DATA SHOWN:
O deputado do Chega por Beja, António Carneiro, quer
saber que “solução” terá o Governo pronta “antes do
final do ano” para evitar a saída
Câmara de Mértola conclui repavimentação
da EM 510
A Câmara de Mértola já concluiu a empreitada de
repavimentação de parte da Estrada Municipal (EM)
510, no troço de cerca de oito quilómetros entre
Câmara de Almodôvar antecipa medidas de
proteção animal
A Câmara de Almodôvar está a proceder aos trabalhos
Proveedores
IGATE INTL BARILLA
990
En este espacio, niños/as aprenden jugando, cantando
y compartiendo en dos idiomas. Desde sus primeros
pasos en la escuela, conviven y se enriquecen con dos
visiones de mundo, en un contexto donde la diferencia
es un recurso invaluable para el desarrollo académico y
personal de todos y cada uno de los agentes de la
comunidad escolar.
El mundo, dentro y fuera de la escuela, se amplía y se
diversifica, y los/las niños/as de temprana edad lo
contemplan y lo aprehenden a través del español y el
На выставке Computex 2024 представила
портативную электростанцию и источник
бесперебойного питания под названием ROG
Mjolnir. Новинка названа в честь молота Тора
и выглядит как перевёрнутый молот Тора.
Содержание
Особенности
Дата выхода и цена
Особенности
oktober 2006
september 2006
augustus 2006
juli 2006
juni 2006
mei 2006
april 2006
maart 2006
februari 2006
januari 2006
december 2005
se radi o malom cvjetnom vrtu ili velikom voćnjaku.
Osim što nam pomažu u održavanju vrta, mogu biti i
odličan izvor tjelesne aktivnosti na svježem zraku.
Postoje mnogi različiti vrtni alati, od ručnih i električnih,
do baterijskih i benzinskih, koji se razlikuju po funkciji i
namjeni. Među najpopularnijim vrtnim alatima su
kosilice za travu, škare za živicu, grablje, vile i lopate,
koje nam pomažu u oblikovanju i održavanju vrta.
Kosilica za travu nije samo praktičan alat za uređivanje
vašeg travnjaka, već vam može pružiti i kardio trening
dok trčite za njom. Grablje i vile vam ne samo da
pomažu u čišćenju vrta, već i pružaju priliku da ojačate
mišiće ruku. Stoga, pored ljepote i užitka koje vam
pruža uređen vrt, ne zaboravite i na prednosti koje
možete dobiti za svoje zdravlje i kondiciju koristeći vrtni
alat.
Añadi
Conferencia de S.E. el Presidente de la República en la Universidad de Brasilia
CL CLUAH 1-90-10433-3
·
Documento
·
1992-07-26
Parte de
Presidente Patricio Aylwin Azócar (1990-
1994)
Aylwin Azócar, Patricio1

* * *

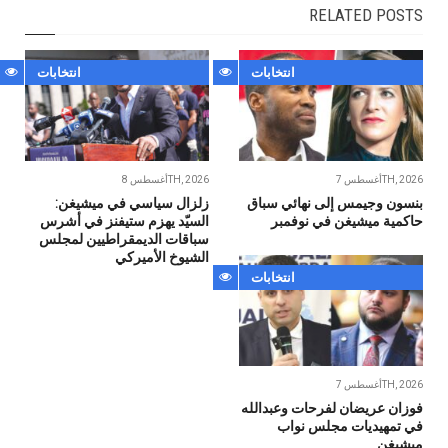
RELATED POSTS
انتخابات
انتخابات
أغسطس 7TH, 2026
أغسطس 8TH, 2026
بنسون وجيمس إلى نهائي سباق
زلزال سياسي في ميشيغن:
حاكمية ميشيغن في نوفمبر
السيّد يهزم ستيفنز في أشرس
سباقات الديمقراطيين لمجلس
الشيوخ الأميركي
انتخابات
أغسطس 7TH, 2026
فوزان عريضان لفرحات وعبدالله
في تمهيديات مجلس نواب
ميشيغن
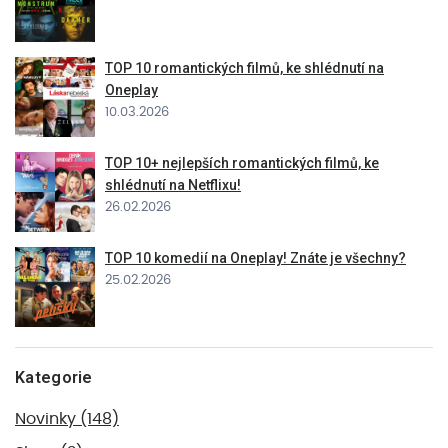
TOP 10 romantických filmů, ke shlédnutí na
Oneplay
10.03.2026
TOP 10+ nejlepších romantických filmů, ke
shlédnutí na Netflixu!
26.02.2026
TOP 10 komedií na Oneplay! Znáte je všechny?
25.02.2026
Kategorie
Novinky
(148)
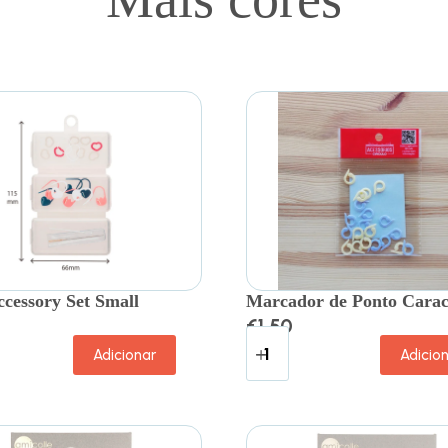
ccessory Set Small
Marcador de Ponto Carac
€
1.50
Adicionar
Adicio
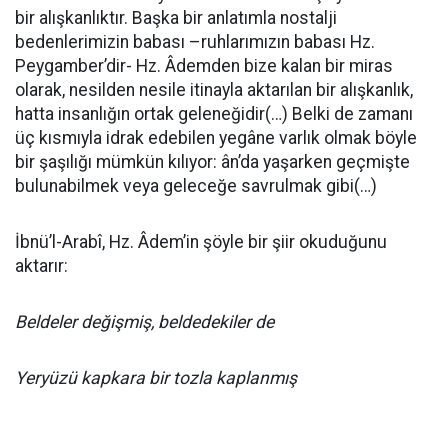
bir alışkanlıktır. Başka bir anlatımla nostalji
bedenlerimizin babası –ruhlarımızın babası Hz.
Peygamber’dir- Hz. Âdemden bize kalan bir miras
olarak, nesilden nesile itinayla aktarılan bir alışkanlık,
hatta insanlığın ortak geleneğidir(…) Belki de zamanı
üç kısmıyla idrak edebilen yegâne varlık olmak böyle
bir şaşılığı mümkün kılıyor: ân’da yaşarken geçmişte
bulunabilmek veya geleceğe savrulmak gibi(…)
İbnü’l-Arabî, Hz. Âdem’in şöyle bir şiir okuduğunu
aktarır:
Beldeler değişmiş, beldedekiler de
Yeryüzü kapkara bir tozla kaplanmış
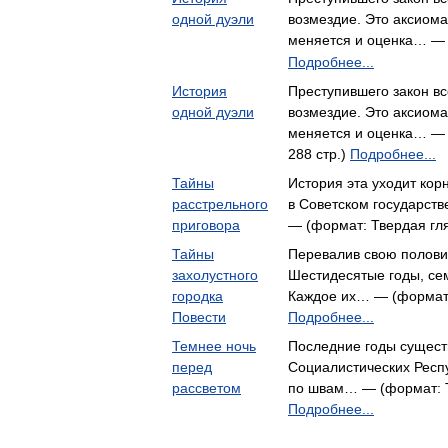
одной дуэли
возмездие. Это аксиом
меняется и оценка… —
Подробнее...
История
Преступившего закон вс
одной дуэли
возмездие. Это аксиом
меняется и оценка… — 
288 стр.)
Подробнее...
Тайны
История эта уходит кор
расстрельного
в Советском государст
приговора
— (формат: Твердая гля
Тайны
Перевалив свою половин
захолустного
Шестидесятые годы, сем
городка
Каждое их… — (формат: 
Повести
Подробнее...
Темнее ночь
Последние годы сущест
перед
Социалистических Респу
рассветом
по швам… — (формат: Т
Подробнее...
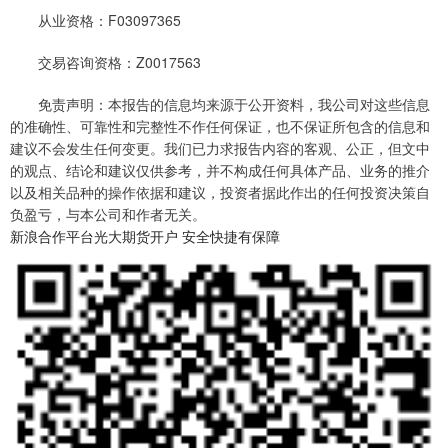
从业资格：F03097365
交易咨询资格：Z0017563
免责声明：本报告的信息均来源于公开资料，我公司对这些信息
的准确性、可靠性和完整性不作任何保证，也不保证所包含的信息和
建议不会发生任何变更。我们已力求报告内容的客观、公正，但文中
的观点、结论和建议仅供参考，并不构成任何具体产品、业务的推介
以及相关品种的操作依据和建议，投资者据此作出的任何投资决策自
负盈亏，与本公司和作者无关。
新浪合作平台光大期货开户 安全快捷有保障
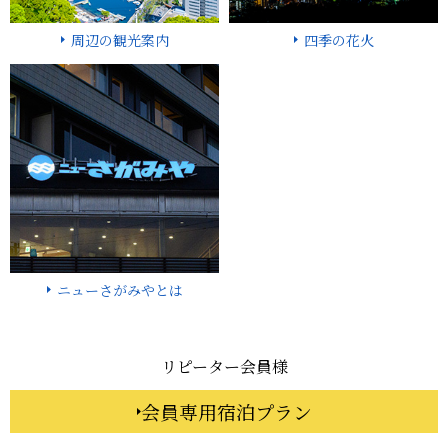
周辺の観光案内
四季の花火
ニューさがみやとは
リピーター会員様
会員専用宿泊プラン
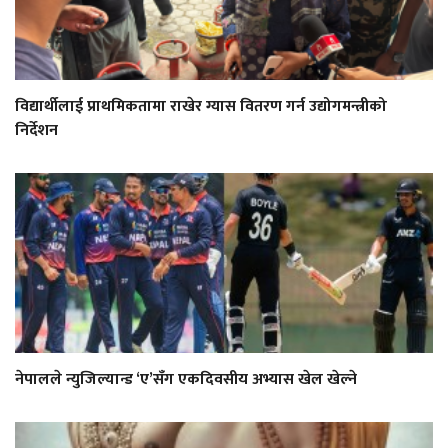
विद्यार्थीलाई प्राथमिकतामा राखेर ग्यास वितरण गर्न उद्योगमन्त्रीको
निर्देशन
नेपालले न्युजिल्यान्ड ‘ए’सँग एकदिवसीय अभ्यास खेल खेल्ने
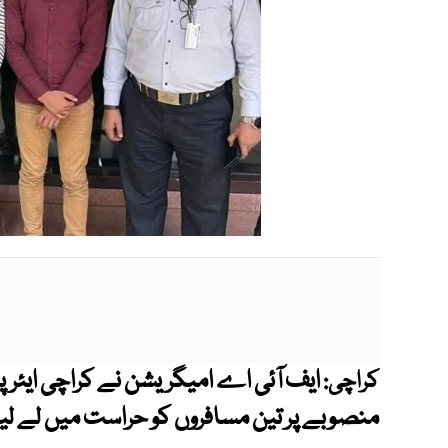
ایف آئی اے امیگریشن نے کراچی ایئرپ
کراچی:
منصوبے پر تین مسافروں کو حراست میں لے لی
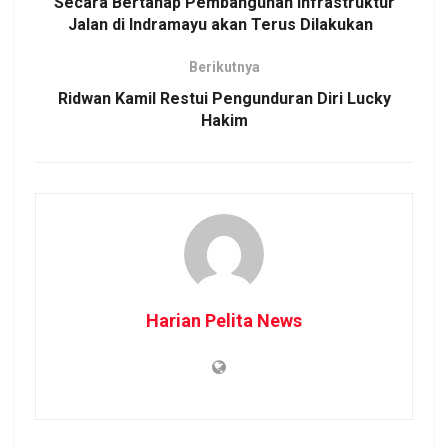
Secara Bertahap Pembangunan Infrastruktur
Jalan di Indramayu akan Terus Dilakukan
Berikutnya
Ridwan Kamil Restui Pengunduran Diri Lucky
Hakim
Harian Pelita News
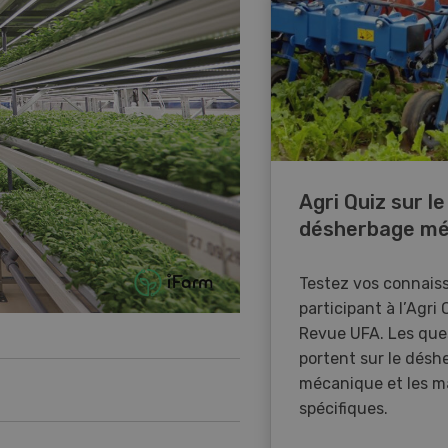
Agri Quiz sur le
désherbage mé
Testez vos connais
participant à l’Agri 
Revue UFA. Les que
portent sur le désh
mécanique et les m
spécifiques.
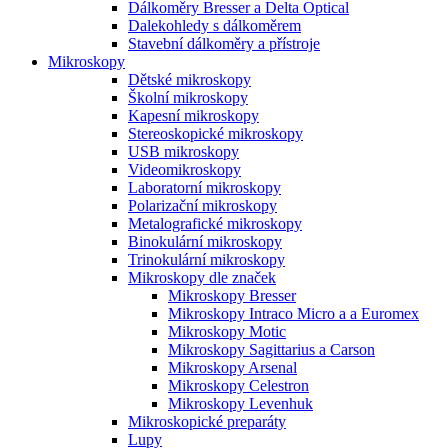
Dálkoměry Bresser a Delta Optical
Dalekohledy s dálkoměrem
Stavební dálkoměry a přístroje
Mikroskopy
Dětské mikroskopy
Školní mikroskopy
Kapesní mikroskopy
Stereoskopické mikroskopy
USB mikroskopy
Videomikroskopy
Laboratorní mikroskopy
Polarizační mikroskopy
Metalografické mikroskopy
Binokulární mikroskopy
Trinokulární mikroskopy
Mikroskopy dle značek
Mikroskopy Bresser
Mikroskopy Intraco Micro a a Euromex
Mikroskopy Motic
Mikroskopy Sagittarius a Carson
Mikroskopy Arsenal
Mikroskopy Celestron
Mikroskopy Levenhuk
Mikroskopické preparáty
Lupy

DESCRIPTION OF THE TASK:
Figure out how many lines of the material include "Câmara", then reply with the count alone.

THE ANSWER:
4